Additionally, this research contributes significantly to the measurement of particle films captured within the first half-hour of the filament deposition process found in FDM. Analyzing a wide variety of materials not previously measured (ABS and PLA), such as carbon fiber, HIPS, nylon, PETG, PP, and TPU (

Table 3. Region 1 nanoparticle film thickness.

Material	Min. Film Height (nm)	Max. Film Height (nm)
PLA	11.05	33.08
ABS	21.38	96.72
PETG	105.6	143
HIPS	147.1	330.6
Nylon	26.13	56.65
PP	21.83	771.6
Carbon Fiber	98.19	197.5
TPU	9.704	141.7

). Where, materials such as TPU registered the smallest collected film thicknesses with 9.704 nm; while PP presented the largest films thicknesses, with a measurement of 771.6 nm (Table 3).

4. Conclusions

The present work shows the measurement of printable thermoplastics (PLA, ABS, Carbon fiber, Nylon, PETG, HIPS, TPU, and PP) nanoparticles distributions in the additive manufacturing process. The technique used to carry out this inspection was through DHM. Despite the lateral limitations of the microscope, the measurement of the thickness of the film deposited on a glass substrate in the case of PLA and ABS were between 11.5 nm to 96.72 nm, presenting slight variations with the results previously reported [13]; also presenting a relative error of −54.63% and 41.54%, respectively. However, it is important to mention that the differences between the results may be due to the fact that Stephens et al. perform the measurement of the dimensions of the particles in the free state, while this work focuses on the measurement of film, in which the shape of the particle was altered as a result of the adhesion process to the glass substrate. For this reason, we can conclude that the proposed procedure is reliable for the measurement of nanostructures, supporting the area of nanotechnology as an alternative measurement tool. In addition, DHM presents some advantages in comparison with the chromatography equipment [13] or scanning mobility particle sizer coupled with an optical particle spectrometer [14]. The proposal by DHM is a simpler optical setup, is cheaper implementation, and is more compact size system than used in references [13,14].

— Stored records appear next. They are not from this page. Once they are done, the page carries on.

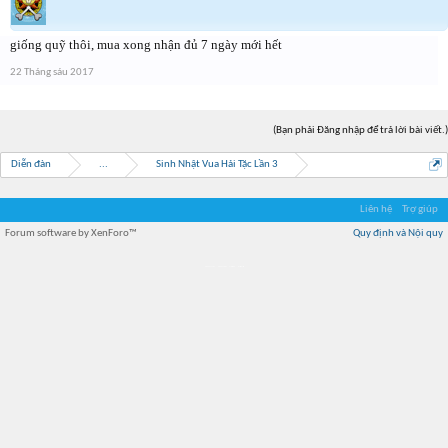
giống quỹ thôi, mua xong nhận đủ 7 ngày mới hết
22 Tháng sáu 2017
(Bạn phải Đăng nhập để trả lời bài viết.)
Diễn đàn
...
Sinh Nhật Vua Hải Tặc Lần 3
Liên hệ
Trợ giúp
Forum software by XenForo™
Quy định và Nội quy
Địa điểm món ngon
Địa điểm nhà hàng
Quán cafe kem
Trung tâm mua sắm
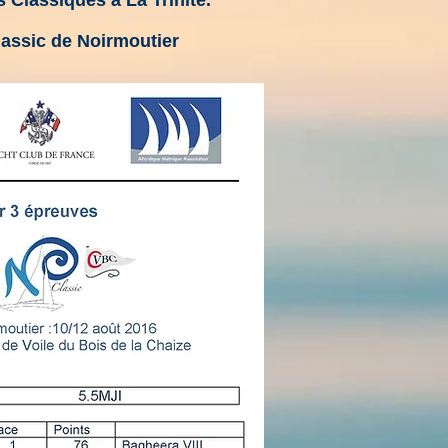
 Classiques à La Trinité.
assic de Noirmoutier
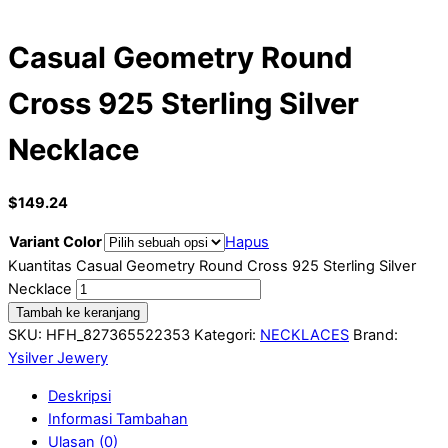
Casual Geometry Round
Cross 925 Sterling Silver
Necklace
$
149.24
Variant Color
Hapus
Kuantitas Casual Geometry Round Cross 925 Sterling Silver
Necklace
Tambah ke keranjang
SKU:
HFH_827365522353
Kategori:
NECKLACES
Brand:
Ysilver Jewery
Deskripsi
Informasi Tambahan
Ulasan (0)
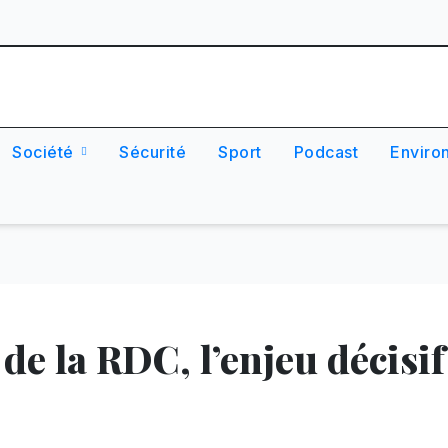
Société
Sécurité
Sport
Podcast
Enviro
 de la RDC, l’enjeu décisif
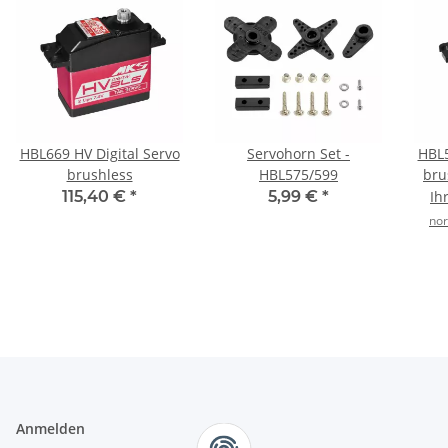
HBL669 HV Digital Servo
Servohorn Set -
HBL5
brushless
HBL575/599
bru
115,40 €
*
5,99 €
*
Ih
nor
Anmelden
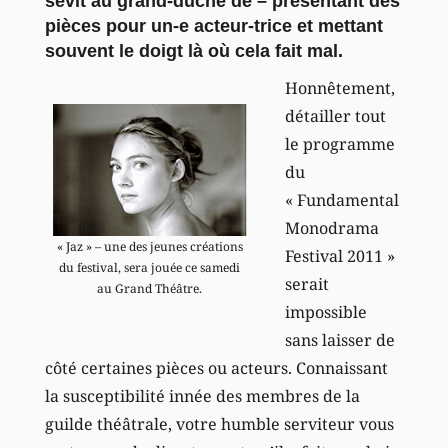
sévit au grand-duché de – présentant des
pièces pour un-e acteur-trice et mettant
souvent le doigt là où cela fait mal.
Honnêtement,
détailler tout
le programme
du
« Fundamental
Monodrama
« Jaz » – une des jeunes créations
Festival 2011 »
du festival, sera jouée ce samedi
serait
au Grand Théâtre.
impossible
sans laisser de
côté certaines pièces ou acteurs. Connaissant
la susceptibilité innée des membres de la
guilde théâtrale, votre humble serviteur vous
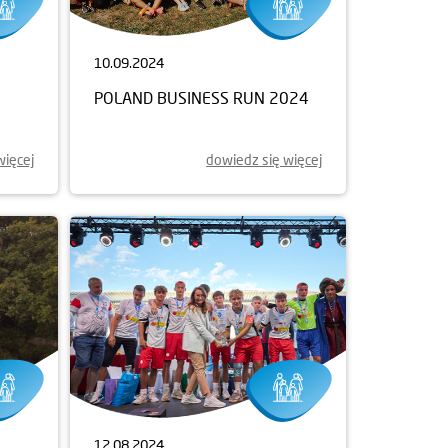
10.09.2024
POLAND BUSINESS RUN 2024
więcej
dowiedz się więcej
12.08.2024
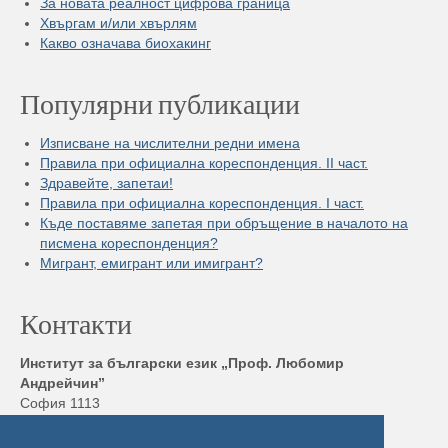
За новата реалност цифрова граница
Хвъргам и/или хвърлям
Какво означава биохакинг
Популярни публикации
Изписване на числителни редни имена
Правила при официална кореспонденция. II част.
Здравейте, запетаи!
Правила при официална кореспонденция. I част.
Къде поставяме запетая при обръщение в началото на
писмена кореспонденция?
Мигрант, емигрант или имигрант?
Контакти
Институт за български език „Проф. Любомир
Андрейчин”
София 1113
бул. „Шипченски проход” 52, блок 17,
Тел./ Факс: +359 2 872 23 02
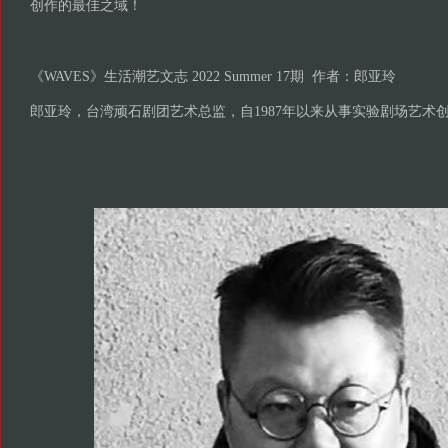
创作的最佳之域！
《WAVES》生活潮艺文志 2022 Summer 17期 作者：郎亚玲
郎亚玲，台湾顽石剧团艺术总监，自1987年以来从事实验剧场艺术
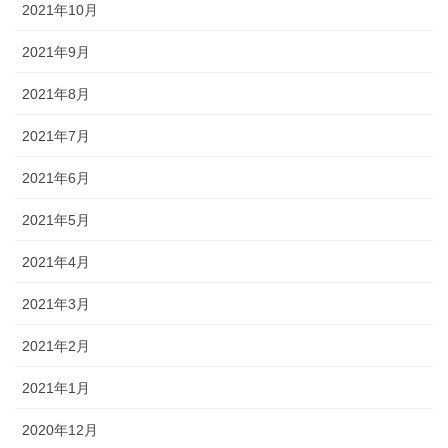
2021年10月
2021年9月
2021年8月
2021年7月
2021年6月
2021年5月
2021年4月
2021年3月
2021年2月
2021年1月
2020年12月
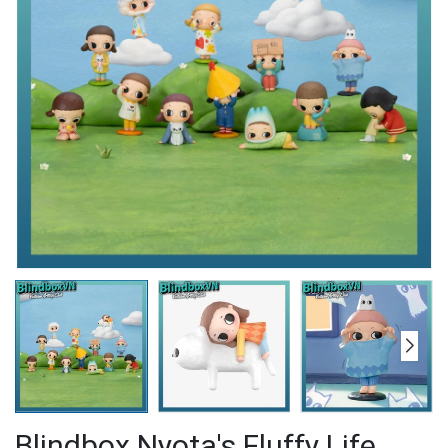
Blindbox Nyota's Fluffy Life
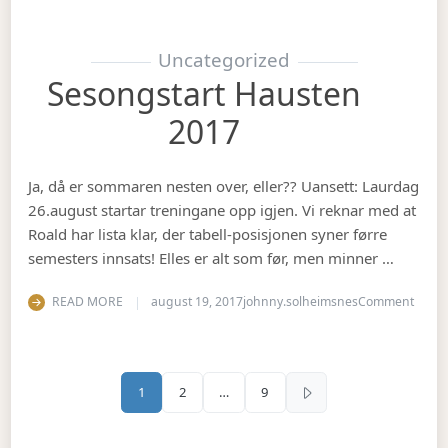
Uncategorized
Sesongstart Hausten
2017
Ja, då er sommaren nesten over, eller?? Uansett: Laurdag
26.august startar treningane opp igjen. Vi reknar med at
Roald har lista klar, der tabell-posisjonen syner førre
semesters innsats! Elles er alt som før, men minner …
on Se
READ MORE
august 19, 2017
johnny.solheimsnes
Comment
Sidepaginering
1
2
…
9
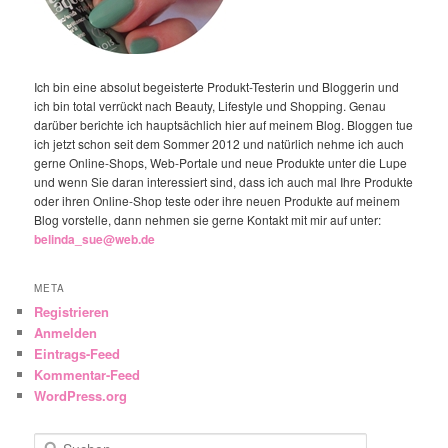
Ich bin eine absolut begeisterte Produkt-Testerin und Bloggerin und
ich bin total verrückt nach Beauty, Lifestyle und Shopping. Genau
darüber berichte ich hauptsächlich hier auf meinem Blog. Bloggen tue
ich jetzt schon seit dem Sommer 2012 und natürlich nehme ich auch
gerne Online-Shops, Web-Portale und neue Produkte unter die Lupe
und wenn Sie daran interessiert sind, dass ich auch mal Ihre Produkte
oder ihren Online-Shop teste oder ihre neuen Produkte auf meinem
Blog vorstelle, dann nehmen sie gerne Kontakt mit mir auf unter:
belinda_sue@web.de
META
Registrieren
Anmelden
Eintrags-Feed
Kommentar-Feed
WordPress.org
Suchen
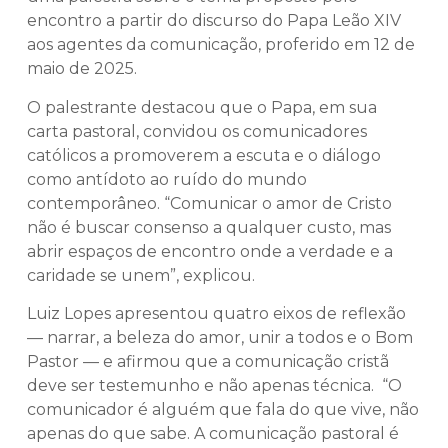
encontro a partir do discurso do Papa Leão XIV
aos agentes da comunicação, proferido em 12 de
maio de 2025.
O palestrante destacou que o Papa, em sua
carta pastoral, convidou os comunicadores
católicos a promoverem a escuta e o diálogo
como antídoto ao ruído do mundo
contemporâneo. “Comunicar o amor de Cristo
não é buscar consenso a qualquer custo, mas
abrir espaços de encontro onde a verdade e a
caridade se unem”, explicou.
Luiz Lopes apresentou quatro eixos de reflexão
— narrar, a beleza do amor, unir a todos e o Bom
Pastor — e afirmou que a comunicação cristã
deve ser testemunho e não apenas técnica. “O
comunicador é alguém que fala do que vive, não
apenas do que sabe. A comunicação pastoral é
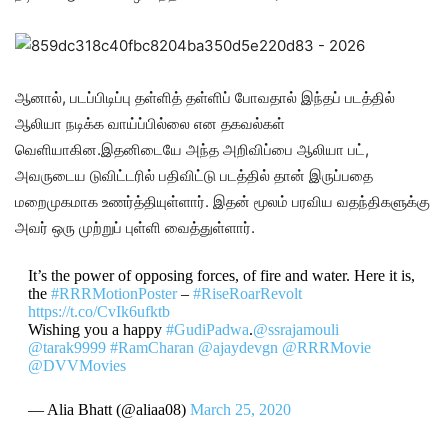
ஆனால், படப்பிடிப்பு தள்ளித் தள்ளிப் போவதால் இந்தப் படத்தில்
ஆலியா நடிக்க வாய்ப்பில்லை என தகவல்கள்
வெளியாகின.இதனிடையே அந்த அறிவிப்பை ஆலியா பட்,
அவருடைய டுவிட்டரில் பதிவிட்டு படத்தில் தான் இருப்பதை
மறைமுகமாக உணர்த்தியுள்ளார். இதன் மூலம் பரவிய வதந்திகளுக்கு
அவர் ஒரு முற்றுப் புள்ளி வைத்துள்ளார்.
It’s the power of opposing forces, of fire and water. Here it is,
the
#RRRMotionPoster
–
#RiseRoarRevolt
https://t.co/CvIk6ufktb
Wishing you a happy
#GudiPadwa
.
@ssrajamouli
@tarak9999
#RamCharan
@ajaydevgn
@RRRMovie
@DVVMovies
— Alia Bhatt (@aliaa08)
March 25, 2020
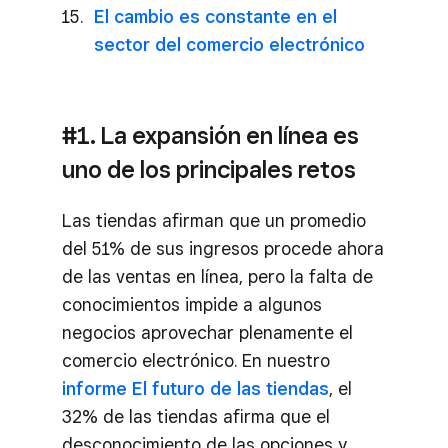
El cambio es constante en el
sector del comercio electrónico
#1. La expansión en línea es
uno de los principales retos
Las tiendas afirman que un promedio
del 51% de sus ingresos procede ahora
de las ventas en línea, pero la falta de
conocimientos impide a algunos
negocios aprovechar plenamente el
comercio electrónico. En nuestro
informe El futuro de las tiendas
, el
32% de las tiendas afirma que el
desconocimiento de las opciones y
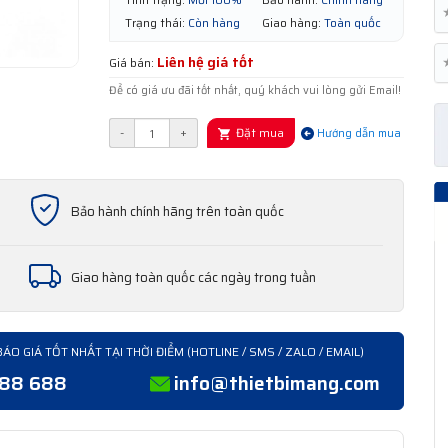
Trạng thái:
Còn hàng
Giao hàng:
Toàn quốc
Liên hệ giá tốt
Giá bán:
Để có giá ưu đãi tốt nhất, quý khách vui lòng gửi Email!
Đặt mua
-
+
Hướng dẫn mua
Bảo hành chính hãng trên toàn quốc
Giao hàng toàn quốc các ngày trong tuần
BÁO GIÁ TỐT NHẤT TẠI THỜI ĐIỂM (HOTLINE / SMS / ZALO / EMAIL)
388 688
info@thietbimang.com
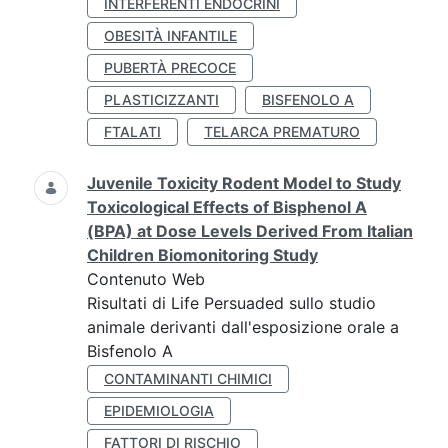
INTERFERENTI ENDOCRINI
OBESITÀ INFANTILE
PUBERTÀ PRECOCE
PLASTICIZZANTI
BISFENOLO A
FTALATI
TELARCA PREMATURO
Juvenile Toxicity Rodent Model to Study
Toxicological Effects of Bisphenol A
(BPA) at Dose Levels Derived From Italian
Children Biomonitoring Study
Contenuto Web
Risultati di Life Persuaded sullo studio
animale derivanti dall'esposizione orale a
Bisfenolo A
CONTAMINANTI CHIMICI
EPIDEMIOLOGIA
FATTORI DI RISCHIO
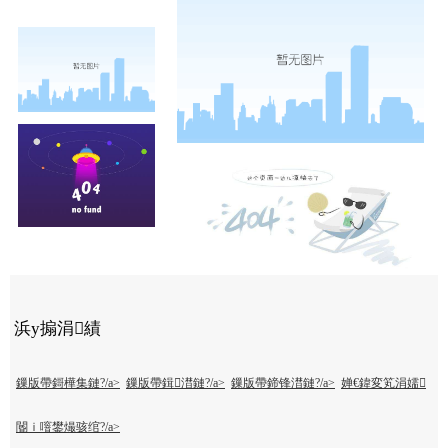
浜у搧涓績
鏁版帶鎶樺集鏈?/a>
鏁版帶鍓澘鏈?/a>
鏁版帶鍗锋澘鏈?/a>
婵€鍏変笂涓嬬
閽ｉ噾鐢熶骇绾?/a>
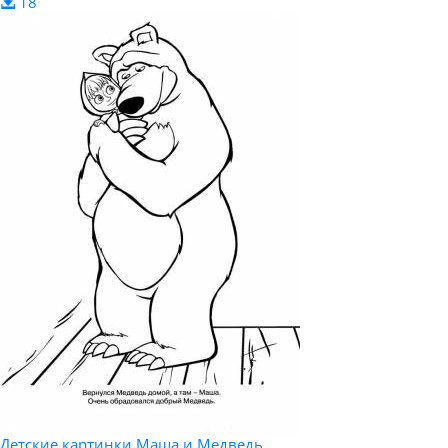
18
Детские картинки Маша и Медведь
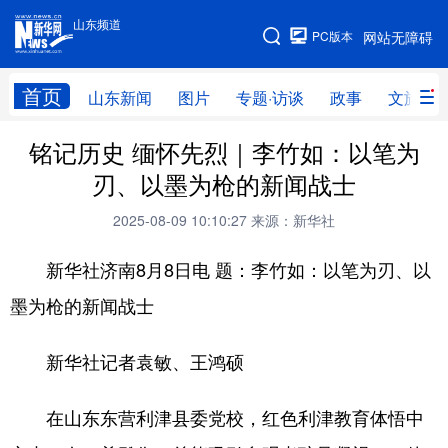
山东频道
手机版
PC版本
网站无障碍
网站地图
首页
山东新闻
图片
专题·访谈
政事
文旅
铭记历史 缅怀先烈｜李竹如：以笔为
学习进行时
高层
时政
人事
刃、以墨为枪的新闻战士
国际
财经
网评
港澳
2025-08-09 10:10:27
来源：新华社
台湾
思客智库
全球连线
教育
新华社济南8月8日电 题：李竹如：以笔为刃、以
科技
科普
体育
文化
墨为枪的新闻战士
健康
军事
访谈
视频
新华社记者袁敏、王鸿硕
图片
中央文件
金融
汽车
食品
人居
信息化
乡村振兴
在山东东营利津县委党校，红色利津教育体悟中
溯源中国
城市
旅游
能源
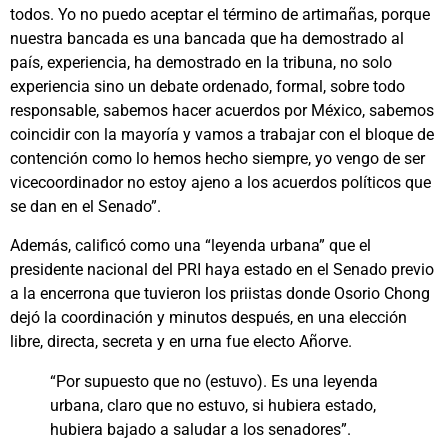
todos. Yo no puedo aceptar el término de artimañas, porque
nuestra bancada es una bancada que ha demostrado al
país, experiencia, ha demostrado en la tribuna, no solo
experiencia sino un debate ordenado, formal, sobre todo
responsable, sabemos hacer acuerdos por México, sabemos
coincidir con la mayoría y vamos a trabajar con el bloque de
contención como lo hemos hecho siempre, yo vengo de ser
vicecoordinador no estoy ajeno a los acuerdos políticos que
se dan en el Senado”.
Además, calificó como una “leyenda urbana” que el
presidente nacional del PRI haya estado en el Senado previo
a la encerrona que tuvieron los priistas donde Osorio Chong
dejó la coordinación y minutos después, en una elección
libre, directa, secreta y en urna fue electo Añorve.
“Por supuesto que no (estuvo). Es una leyenda
urbana, claro que no estuvo, si hubiera estado,
hubiera bajado a saludar a los senadores”.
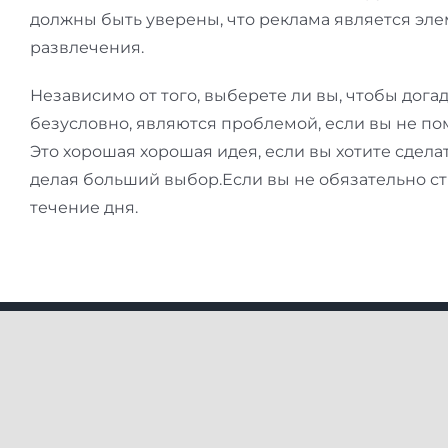
должны быть уверены, что реклама является эле
развлечения.
Независимо от того, выберете ли вы, чтобы догад
безусловно, являются проблемой, если вы не пом
Это хорошая хорошая идея, если вы хотите сдела
делая больший выбор.Если вы не обязательно ст
течение дня.
Useful
205 2nd floor, Lsc Usha Chamber,
New Rajdhani Enclave, Preet Vihar,
East Delhi, 110092
About U
8076193605 / 9971699174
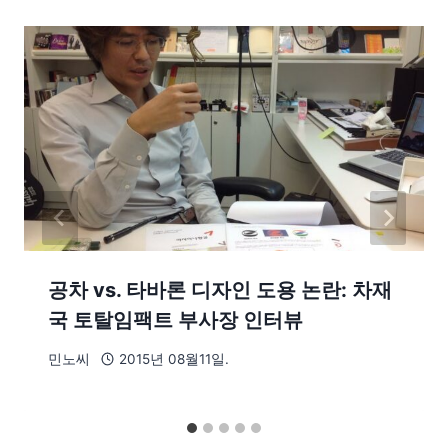
공차 vs. 타바론 디자인 도용 논란: 차재
국 토탈임팩트 부사장 인터뷰
민노씨
2015년 08월11일.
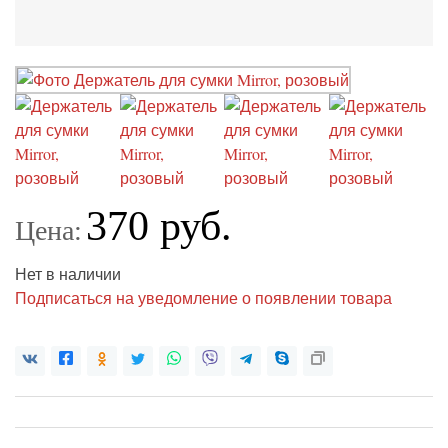
370 руб.
Цена:
Нет в наличии
Подписаться на уведомление о появлении товара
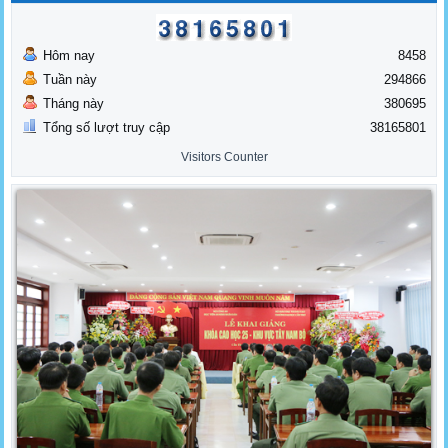
Hôm nay
8458
Tuần này
294866
Tháng này
380695
Tổng số lượt truy cập
38165801
Visitors Counter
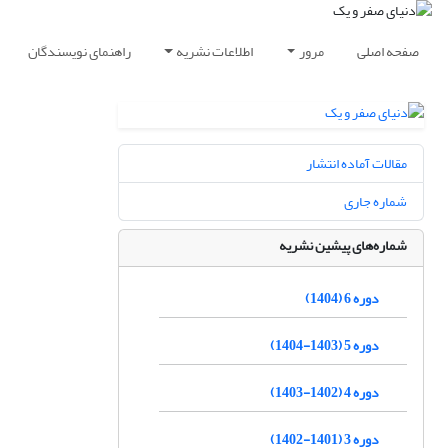
صفحه اصلی
مرور
اطلاعات نشریه
راهنمای نویسندگان
مقالات آماده انتشار
شماره جاری
شماره‌های پیشین نشریه
دوره 6 (1404)
دوره 5 (1403-1404)
دوره 4 (1402-1403)
دوره 3 (1401-1402)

Additionally, the importance of conducting research related to nanoparticles’ presence in the FDM lies in the effects produced when they enter the human body. This is due to their ease of lodgment into the lungs, alveoli, and respiratory tract [14,15]. Thus, causing health conditions as translocation of these thin materials to the brain through the olfactory nerve, cardiorespiratory problems, cardiovascular accidents, asthma symptoms, and even death [21,43,44].

Finally, regarding the health issue, there are specific measures which can significantly mitigate the dangers derived from the exposure of nanoparticles and gases derived from thermal processing of plastics, as has been proven in industrial activities such as plastic injection. Being in the first place, the control of the temperatures for plastic handling; as well as the presence of proper ventilation in the thermal processes which materials are subjected, implementing local exhaust ventilation (LEV) for those areas where high emissions occur [43,44].